Sir Andrew Dilnot: When we reported in July 2011, nine years ago, we said we thought the cap should be set somewhere between £25,000 a year and £50,000 a year in 2010-11 prices. We picked £35,000 as the level we thought it should be set at. In current prices, that would be in the mid-40s, so a cap of about £45,000.

The reason we argued for that is that we felt that, if it went much higher, for those with lower wealth it did not seem to be providing very generous support or cover. If you went much below that, you would be paying money to a much larger group of the population. If there is a budget constraint, that gets much more expensive. We thought it should be at a level that in current prices would be about £45,000.

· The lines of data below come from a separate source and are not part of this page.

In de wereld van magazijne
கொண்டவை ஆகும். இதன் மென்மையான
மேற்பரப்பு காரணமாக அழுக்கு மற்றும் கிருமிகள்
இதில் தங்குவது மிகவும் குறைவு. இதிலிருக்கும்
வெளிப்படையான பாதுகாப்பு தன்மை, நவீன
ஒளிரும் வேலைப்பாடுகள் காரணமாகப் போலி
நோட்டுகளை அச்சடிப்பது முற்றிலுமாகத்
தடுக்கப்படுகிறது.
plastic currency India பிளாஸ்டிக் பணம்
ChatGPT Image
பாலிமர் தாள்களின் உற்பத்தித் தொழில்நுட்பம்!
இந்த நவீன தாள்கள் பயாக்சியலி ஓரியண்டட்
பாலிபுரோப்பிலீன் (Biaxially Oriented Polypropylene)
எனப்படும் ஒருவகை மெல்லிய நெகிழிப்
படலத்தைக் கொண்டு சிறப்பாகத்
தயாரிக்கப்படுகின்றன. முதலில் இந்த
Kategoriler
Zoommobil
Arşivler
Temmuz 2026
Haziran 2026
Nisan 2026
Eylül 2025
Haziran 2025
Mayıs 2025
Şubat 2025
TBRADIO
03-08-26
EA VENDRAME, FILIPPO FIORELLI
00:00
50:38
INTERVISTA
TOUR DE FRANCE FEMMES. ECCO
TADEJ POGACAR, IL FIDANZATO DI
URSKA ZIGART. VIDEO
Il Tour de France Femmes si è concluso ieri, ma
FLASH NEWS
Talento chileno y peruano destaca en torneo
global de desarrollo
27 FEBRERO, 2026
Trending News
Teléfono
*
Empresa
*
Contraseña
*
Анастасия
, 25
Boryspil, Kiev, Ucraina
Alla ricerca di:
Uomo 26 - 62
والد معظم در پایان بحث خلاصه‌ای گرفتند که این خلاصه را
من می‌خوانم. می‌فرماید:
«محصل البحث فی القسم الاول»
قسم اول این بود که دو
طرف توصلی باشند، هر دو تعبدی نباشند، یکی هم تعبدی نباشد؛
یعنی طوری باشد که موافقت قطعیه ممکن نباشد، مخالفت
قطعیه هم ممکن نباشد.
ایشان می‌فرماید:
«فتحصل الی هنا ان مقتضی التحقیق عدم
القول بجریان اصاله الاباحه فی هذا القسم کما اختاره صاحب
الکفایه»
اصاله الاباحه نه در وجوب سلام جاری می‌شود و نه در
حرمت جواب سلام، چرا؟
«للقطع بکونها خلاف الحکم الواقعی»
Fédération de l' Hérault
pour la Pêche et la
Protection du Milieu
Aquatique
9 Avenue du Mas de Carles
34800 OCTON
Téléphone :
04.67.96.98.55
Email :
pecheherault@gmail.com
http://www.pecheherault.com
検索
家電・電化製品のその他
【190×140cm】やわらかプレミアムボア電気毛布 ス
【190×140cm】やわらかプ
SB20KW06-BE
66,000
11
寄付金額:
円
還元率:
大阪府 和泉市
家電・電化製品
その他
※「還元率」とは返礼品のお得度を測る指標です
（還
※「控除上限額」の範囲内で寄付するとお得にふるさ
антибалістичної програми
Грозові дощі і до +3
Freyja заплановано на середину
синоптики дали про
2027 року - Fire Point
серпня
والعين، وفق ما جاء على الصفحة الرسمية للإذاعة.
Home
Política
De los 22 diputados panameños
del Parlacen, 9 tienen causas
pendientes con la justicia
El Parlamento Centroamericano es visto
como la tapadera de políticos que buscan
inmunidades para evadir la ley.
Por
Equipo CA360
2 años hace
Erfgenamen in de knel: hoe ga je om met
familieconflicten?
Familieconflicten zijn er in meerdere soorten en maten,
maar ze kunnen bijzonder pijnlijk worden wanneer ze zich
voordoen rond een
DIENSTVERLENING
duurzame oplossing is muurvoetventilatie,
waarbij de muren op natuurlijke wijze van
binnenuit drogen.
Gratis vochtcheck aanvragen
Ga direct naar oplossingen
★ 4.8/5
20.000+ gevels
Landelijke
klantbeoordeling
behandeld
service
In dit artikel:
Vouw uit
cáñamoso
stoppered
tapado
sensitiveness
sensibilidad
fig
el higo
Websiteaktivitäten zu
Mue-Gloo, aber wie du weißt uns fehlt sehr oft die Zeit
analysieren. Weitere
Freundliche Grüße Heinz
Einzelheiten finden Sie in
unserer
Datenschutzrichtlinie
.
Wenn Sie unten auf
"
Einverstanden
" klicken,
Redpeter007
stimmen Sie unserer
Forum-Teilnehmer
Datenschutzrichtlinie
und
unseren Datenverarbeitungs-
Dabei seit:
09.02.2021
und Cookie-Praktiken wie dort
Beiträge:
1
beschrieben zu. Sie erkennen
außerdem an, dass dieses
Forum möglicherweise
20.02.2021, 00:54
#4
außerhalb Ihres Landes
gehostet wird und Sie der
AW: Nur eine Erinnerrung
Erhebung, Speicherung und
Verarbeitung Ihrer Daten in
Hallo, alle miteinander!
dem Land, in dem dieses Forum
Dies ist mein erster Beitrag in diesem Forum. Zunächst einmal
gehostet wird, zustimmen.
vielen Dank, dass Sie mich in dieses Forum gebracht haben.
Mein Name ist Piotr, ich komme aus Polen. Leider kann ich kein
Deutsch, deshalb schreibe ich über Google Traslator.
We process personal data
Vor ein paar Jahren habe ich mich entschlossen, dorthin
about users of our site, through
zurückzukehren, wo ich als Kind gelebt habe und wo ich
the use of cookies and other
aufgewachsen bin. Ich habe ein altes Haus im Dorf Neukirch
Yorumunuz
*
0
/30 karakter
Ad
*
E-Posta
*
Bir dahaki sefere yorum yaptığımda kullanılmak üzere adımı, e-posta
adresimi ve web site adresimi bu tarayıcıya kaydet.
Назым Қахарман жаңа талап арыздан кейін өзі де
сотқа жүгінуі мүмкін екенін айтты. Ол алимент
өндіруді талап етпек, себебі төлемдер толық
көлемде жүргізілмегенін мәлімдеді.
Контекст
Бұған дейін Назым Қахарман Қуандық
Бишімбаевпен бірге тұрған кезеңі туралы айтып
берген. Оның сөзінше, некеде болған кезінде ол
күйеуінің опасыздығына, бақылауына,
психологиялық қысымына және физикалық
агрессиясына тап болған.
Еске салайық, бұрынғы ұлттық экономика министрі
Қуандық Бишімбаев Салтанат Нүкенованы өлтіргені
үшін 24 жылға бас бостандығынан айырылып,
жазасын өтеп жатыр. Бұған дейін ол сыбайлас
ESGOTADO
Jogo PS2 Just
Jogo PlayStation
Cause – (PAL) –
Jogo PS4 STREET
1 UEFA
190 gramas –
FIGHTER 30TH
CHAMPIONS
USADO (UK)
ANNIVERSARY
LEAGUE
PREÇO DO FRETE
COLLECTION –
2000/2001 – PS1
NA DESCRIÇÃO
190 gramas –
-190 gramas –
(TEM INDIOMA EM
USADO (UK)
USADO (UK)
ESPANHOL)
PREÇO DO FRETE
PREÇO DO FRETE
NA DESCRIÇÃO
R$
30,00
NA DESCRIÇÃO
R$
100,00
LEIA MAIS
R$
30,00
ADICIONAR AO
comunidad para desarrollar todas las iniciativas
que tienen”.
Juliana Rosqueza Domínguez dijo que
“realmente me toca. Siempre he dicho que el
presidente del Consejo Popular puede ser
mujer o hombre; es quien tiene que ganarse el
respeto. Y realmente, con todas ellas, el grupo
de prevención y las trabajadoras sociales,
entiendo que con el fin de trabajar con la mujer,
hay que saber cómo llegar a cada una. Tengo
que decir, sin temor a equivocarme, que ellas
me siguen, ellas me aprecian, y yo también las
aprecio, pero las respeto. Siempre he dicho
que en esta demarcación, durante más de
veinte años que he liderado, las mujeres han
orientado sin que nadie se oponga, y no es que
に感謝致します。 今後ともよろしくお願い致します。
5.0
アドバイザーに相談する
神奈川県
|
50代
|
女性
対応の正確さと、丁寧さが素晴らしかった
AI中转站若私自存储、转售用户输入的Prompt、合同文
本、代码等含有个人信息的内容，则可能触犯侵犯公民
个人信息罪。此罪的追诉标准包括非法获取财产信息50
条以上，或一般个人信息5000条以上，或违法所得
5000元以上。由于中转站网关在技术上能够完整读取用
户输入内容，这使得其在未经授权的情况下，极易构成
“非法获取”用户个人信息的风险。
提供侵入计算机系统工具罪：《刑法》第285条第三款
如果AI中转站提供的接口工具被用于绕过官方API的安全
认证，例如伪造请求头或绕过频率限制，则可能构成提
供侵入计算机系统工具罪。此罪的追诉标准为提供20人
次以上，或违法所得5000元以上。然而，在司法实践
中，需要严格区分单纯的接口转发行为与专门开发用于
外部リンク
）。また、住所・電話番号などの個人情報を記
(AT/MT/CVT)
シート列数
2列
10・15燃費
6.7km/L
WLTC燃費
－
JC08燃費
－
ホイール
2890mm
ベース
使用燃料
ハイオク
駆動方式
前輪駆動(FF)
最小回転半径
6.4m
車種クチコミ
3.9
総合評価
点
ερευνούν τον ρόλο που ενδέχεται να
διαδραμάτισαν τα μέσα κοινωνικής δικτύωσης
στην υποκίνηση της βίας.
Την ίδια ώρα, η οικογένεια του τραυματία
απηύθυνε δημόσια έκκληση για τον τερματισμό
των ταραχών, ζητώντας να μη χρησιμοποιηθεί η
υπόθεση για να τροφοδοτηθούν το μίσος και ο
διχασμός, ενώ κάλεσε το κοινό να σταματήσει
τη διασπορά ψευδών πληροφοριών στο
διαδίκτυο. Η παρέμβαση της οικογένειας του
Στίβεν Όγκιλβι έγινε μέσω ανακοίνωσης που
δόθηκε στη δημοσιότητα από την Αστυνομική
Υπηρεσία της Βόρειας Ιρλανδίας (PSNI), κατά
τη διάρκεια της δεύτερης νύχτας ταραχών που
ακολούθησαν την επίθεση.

The legislation that was passed in 2014, and was due to be implemented in 2016, would have set the cap at a level of £72,000. That is significantly less generous. My feeling about that was that while I welcomed the introduction of a cap, because at least you are taking away the really catastrophic risk, it was at a level that was less generous than would be much better. I would like to see the cap much lower. If I were Chancellor of the Exchequer or Prime Minister today, I would be saying that the recommendation we made in 2011 would, in current prices, be £45,000 roughly, so lets set the cap at that level. That way, you are giving real assurance to most people who are not covered by the means-tested system that they are not going to lose everything. You are taking the fear away. A cap much higher than that does not work so well.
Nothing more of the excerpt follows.